I had the opportunity for a small group meeting yesterday with Dan Pink, best selling author of the books, To Sell is Human, Drive, and Free Agent Nation at a Thought Leadership Conference sponsored by my mentor, Alan Weiss down at the Breakers Hotel in Palm Beach.
Dan spent several a day with us and provided some amazing insights about how he develops his ideas for his books, his thoughts about the future of publishing and what he believes his readers want from his work; and none of that was the biggest take away for me during the day.
Dan described himself as naturally curious and has a thirst for understanding cutting edge research from the lab and field. As he goes about hunting for information, the people he meets provoke this thinking so that one question leads to the next and the next. He told us that he catalogues information (primarily in paper form in his office) and as he begins to review his findings, ideas emerge and then the book formulation begins.
As for the future of publishing, he thinks it will go the way of the music industry and mentioned Spotify as a potential model for books. He suggests that there may be a web site where we will all be able to download any book and read whatever we want so long as we are members of that web site (kind of sounds like that big building we use to go to as kids—the library!) The great thing about that model will be that all books will be available to us but with the distractions surrounding downloading books electronically (games and the such on our ipads) the result may be less reading, not more.

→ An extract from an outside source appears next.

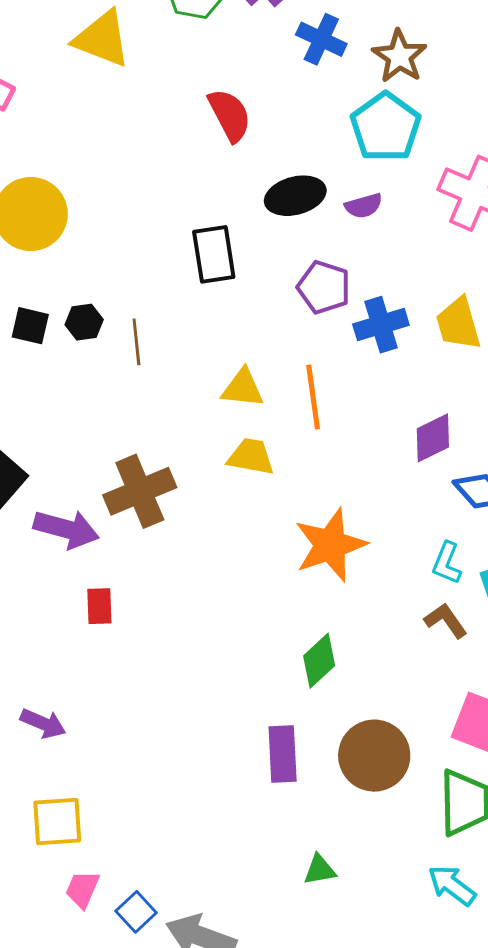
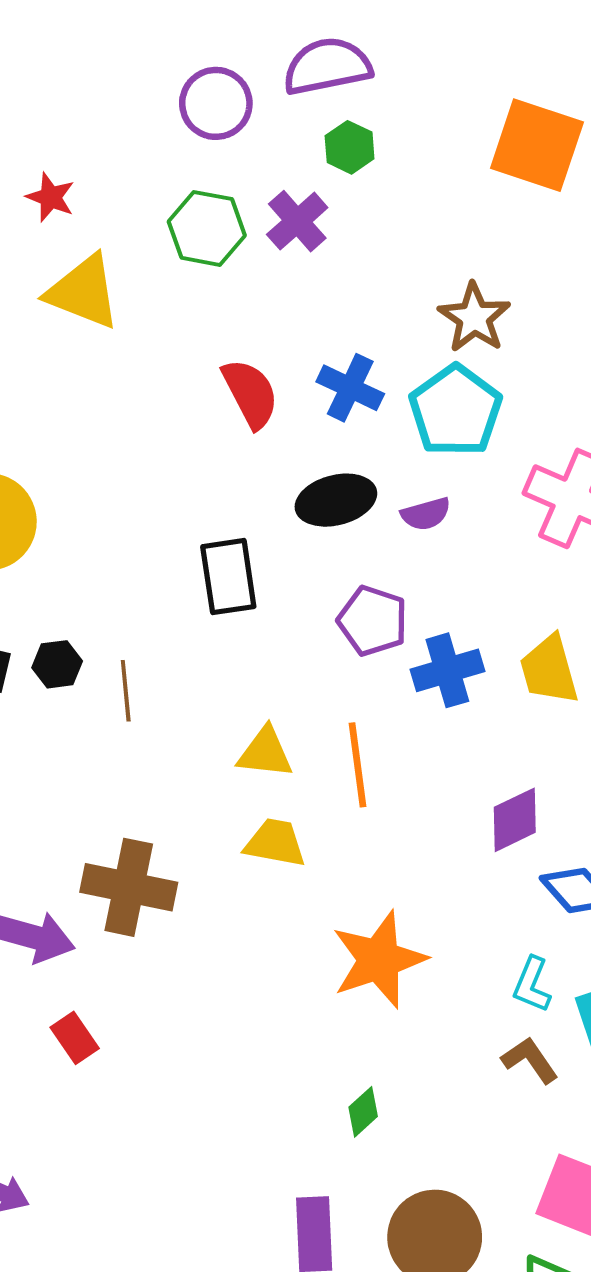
blue cross: (321, 39) -> (350, 388), moved
brown cross: (140, 491) -> (129, 887), turned 34
red rectangle: (99, 606) -> (75, 1038), turned -33
green diamond: (319, 661) -> (363, 1112), size x0.7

He quoted Malcolm Gladwell’s comment that people are “experience rich but theory poor” and feels that his books merge social science theory and research along with the practical applications that people can use everyday in their real life. By helping his readers understand why they behave in certain ways and how we can improve on our lives, his books will, hopefully, continue to be successful.
But far and away, the coolest thing I liked about Dan started at lunch. Our small group introduced ourselves and began hearing about his work. When we finished lunch, we moved into our conference room to begin our general discussion. It soon became apparent that Dan knew everyone’s name in the room. We all began wondering how the heck he did that. Finally, my colleague and web guru, Chad Barr asked him about it and he told us that he had requested our bios and web sites before the conference and that he took the time to review the information he was sent. “It was my due diligence” he said, “you guys are devoting a significant portion of your time for me and I had an obligation to make sure that I was properly prepared and knew about you”. Wow, that really blew me away and gave me a new perspective about the power of preparation and respect.
I have a meeting with a new client next week and I asked the CEO to send me the bios of her leadership team so I can get to know them a little bit before I enter the room. As I like to think I do every day, Dan Pink’s message was my 1% learning for that day.